Two measures of breadth that I’ve been following for years are signaling that a bounce is likely. There are probably other measures that are confirming that market breadth is oversold, but I’m a believer in following and trusting in what you know and understand, and these indicators fit that description.
The two indicators are the number of stocks above their 5 day moving averages and a percent-rank of the number of declining stocks.
- Buy $SPY at the close when the number of stocks above their 5 day moving averages is < 650 and the percent-rank of declining stocks is > 89.
- Sell $SPY at the close X days later.
- No commissions or slippage included.
- All available $SPY history used.
So yeah, oversold breadth tends to lead to a bounce. Duh.
Some Additional Stats:
Next Day Winning Percentage: 53.75%
5 Day Winning Percentage: 59.71%
Median Trade After 50 Days: 2.77%
Average Trade After 50 Day: 2.00%
Number of Setups: 160
Number of Trades Held 50 Days: 60
Belows is a chart showing the indicators…Click to enlarge…
I have included trading arrows to demonstrate when both indicators have triggered in tandem.

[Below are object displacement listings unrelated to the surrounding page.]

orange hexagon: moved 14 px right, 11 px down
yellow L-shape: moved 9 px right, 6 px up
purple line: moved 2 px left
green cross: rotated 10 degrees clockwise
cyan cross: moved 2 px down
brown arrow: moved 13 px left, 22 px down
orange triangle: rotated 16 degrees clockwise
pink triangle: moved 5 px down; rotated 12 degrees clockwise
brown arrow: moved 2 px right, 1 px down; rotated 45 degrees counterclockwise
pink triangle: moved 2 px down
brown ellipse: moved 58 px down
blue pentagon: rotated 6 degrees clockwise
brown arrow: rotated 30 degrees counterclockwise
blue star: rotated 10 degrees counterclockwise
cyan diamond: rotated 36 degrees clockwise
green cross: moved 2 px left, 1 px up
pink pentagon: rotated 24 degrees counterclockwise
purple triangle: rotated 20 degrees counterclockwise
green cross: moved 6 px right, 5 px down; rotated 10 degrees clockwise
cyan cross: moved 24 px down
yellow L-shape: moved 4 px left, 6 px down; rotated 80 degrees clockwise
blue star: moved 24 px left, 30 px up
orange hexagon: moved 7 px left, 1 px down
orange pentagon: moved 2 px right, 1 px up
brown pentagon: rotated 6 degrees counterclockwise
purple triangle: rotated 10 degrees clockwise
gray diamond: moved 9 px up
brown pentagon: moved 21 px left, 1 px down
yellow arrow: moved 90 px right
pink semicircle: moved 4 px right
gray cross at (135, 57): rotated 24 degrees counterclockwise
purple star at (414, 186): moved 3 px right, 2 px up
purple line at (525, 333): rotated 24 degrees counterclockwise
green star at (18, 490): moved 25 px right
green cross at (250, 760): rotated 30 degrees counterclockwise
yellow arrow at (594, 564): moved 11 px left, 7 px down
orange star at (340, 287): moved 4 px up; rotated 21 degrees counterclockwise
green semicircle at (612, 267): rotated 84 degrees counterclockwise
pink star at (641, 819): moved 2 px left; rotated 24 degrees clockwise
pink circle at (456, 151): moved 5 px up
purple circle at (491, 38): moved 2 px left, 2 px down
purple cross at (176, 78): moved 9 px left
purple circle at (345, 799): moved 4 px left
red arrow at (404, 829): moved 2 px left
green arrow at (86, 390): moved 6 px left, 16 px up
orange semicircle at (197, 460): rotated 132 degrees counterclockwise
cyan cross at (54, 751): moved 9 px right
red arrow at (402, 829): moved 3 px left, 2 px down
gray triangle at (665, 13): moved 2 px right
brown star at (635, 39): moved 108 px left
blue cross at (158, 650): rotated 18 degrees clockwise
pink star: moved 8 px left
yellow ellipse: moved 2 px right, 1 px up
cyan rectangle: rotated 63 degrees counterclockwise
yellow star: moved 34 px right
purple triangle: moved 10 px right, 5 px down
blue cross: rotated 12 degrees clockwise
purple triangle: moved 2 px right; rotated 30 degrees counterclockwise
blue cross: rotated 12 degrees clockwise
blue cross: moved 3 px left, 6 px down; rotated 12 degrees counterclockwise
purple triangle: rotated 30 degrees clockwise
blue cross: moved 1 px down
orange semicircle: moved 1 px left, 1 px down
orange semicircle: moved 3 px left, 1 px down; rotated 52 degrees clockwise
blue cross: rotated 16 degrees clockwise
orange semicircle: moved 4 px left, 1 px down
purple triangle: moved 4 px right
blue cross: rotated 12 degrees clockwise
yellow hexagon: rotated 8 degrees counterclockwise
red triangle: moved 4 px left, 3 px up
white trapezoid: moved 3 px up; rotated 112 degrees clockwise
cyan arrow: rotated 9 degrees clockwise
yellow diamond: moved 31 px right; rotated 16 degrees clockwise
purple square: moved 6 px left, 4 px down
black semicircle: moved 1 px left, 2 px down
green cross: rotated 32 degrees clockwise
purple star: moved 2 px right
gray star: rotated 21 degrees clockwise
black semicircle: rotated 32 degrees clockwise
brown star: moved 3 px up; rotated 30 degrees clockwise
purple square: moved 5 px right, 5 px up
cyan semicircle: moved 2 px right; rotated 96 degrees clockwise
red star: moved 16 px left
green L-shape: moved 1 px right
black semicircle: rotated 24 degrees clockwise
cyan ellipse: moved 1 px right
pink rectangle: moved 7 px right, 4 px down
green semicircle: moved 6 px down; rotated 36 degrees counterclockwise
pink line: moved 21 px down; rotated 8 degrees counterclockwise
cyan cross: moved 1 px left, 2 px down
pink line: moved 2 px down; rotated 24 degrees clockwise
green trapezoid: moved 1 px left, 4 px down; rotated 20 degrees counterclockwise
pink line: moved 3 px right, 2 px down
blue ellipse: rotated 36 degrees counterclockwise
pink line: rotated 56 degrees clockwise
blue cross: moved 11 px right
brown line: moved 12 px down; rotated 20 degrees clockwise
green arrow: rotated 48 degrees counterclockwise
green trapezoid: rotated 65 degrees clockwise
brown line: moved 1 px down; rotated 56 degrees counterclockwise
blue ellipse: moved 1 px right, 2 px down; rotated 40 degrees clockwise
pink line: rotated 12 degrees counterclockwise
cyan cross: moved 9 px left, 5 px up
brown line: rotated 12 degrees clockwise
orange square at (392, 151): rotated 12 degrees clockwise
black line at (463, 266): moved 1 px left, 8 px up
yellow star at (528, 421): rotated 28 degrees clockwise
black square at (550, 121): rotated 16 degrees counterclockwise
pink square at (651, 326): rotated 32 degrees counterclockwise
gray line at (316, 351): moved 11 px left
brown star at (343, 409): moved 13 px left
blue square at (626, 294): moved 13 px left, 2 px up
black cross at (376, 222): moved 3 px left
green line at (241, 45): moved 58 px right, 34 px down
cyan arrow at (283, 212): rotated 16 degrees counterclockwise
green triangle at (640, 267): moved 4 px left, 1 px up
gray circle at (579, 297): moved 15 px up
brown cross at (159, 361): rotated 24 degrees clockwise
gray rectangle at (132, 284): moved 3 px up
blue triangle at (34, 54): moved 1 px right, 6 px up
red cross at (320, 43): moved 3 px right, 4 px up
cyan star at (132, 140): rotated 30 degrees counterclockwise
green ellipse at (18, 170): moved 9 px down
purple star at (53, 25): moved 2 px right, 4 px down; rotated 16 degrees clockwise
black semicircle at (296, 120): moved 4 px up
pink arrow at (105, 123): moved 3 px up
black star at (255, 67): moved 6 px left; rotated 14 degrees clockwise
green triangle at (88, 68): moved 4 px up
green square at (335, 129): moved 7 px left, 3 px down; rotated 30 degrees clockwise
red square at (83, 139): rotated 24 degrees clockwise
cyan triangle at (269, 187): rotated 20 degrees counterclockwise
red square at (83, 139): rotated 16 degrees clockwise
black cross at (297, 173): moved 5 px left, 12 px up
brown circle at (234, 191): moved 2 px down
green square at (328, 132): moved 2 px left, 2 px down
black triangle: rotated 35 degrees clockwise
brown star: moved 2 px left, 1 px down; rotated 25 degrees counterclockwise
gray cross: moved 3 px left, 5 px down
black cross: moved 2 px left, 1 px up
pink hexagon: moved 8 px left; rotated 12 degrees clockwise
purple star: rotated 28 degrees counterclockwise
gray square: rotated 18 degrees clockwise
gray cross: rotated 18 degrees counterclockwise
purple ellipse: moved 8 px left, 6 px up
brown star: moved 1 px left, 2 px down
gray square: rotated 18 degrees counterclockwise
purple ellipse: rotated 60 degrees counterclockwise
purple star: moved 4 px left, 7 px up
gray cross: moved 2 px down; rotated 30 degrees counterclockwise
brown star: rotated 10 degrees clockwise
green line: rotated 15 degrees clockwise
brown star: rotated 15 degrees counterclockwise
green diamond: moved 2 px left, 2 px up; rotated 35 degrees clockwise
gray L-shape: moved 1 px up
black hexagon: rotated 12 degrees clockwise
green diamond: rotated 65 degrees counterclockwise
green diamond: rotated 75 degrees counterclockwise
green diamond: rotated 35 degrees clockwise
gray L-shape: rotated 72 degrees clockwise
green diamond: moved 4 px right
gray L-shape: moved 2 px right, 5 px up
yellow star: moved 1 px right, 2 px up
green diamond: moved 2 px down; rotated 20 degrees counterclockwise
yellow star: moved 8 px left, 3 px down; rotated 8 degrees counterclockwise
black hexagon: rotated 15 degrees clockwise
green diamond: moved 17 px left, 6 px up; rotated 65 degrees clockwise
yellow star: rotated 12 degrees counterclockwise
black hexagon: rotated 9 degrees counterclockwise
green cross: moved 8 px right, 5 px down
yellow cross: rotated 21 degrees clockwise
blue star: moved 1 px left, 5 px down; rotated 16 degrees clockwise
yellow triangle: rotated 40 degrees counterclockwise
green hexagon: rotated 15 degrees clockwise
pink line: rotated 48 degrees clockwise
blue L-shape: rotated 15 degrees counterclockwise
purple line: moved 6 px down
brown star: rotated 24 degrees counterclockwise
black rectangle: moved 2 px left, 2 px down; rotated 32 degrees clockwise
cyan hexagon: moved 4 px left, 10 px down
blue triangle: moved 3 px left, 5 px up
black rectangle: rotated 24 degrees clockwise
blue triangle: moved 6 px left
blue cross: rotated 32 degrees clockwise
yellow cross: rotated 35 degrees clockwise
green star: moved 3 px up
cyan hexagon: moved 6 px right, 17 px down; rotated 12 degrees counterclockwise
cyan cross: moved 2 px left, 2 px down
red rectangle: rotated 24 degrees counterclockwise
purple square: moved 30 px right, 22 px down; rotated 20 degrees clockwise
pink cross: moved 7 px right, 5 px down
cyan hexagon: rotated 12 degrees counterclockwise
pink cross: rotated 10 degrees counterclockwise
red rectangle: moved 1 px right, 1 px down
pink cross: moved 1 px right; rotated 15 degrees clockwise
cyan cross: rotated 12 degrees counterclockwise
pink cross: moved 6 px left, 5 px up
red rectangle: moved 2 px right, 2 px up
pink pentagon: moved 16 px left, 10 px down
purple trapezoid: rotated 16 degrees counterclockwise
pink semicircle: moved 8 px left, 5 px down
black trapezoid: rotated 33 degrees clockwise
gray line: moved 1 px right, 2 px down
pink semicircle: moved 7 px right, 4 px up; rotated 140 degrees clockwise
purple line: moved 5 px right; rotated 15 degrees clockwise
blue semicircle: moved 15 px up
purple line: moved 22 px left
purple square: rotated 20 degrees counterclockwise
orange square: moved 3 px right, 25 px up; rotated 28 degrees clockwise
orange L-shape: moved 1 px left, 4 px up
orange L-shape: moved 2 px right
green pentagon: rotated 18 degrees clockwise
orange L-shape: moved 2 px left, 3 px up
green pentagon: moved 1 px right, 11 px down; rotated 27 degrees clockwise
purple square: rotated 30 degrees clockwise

The red down arrows show the sells 50 bars after the buy. There were other times the indicator triggered, but those are not reflected in the chart because it was already in a long trade from a previous trigger. In other words, the system can only be in one trade at a time.
Ignoring technical measures, I’m thinking that the recent selling is likely due to seasonal reasons plus the expectation of the increase in capital gains taxes. If this is true, the selling may continue despite market breadth being oversold.
I’m guessing that good news on the fecal cliff will yield a bounce that may be substantial initially, but may sell-off once the details are better understood.